Thankfully, there is no slowing the pace of innovation, as new and established building material companies across the country are demonstrating that commercial real estate can go green without breaking the bank.
Bonded Logic, a California insulation company, has developed UltraSoft Natural Cotton Insulation, an insulation product made of 90 percent post-consumer denim and cotton recycled fibers that is without chemicals, requires no use or
handling warning labels, is fungi resistant and meets the highest smoke and fire ratings of the American Society for Testing and Materials (ASTM). A side-by-side comparison shows that UltraSoft is superior in almost every category to
standard fiberglass batting products.
Considered a sustainable alternative to traditional wood floors because of how quickly the trees reproduce, bamboo floors are growing in popularity. A company called Plyboo has created a product with no added formaldehyde that can be
naturally tinted through baking, which caramelizes the wood's sugars, turning it different shades of amber.
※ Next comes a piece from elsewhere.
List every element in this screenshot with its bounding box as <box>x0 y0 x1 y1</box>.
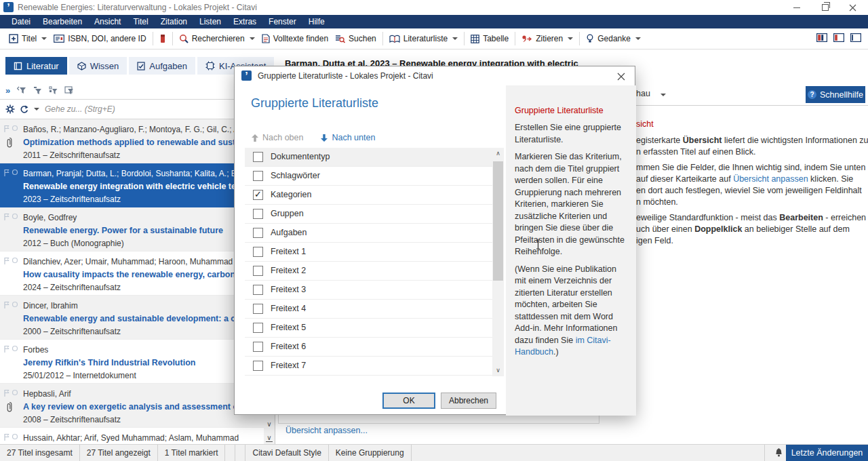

Recognized as an innovator in exterior construction materials, Presto Geosystems is now marketing Filterpave, a porous pavement system to eliminate the problems caused by water run-off and heat reflection so common with traditional paving
systems. The product is made of recycled glass that allows water to pass through it instead of over it, so it can be collected by the soil underneath or collected in a stormwater storage system. The glass comes directly from the bottles we
put into landfills.
There is little doubt that the nation's portfolio of commercial real estate represents one of our best opportunities to foster new technologies and embrace trends that can lead to drastic improvements in how we use fossil fuels. As more
energy-saving and recycled material technologies reach the marketplace, the more feasible it will be for landlords to consider their implementation.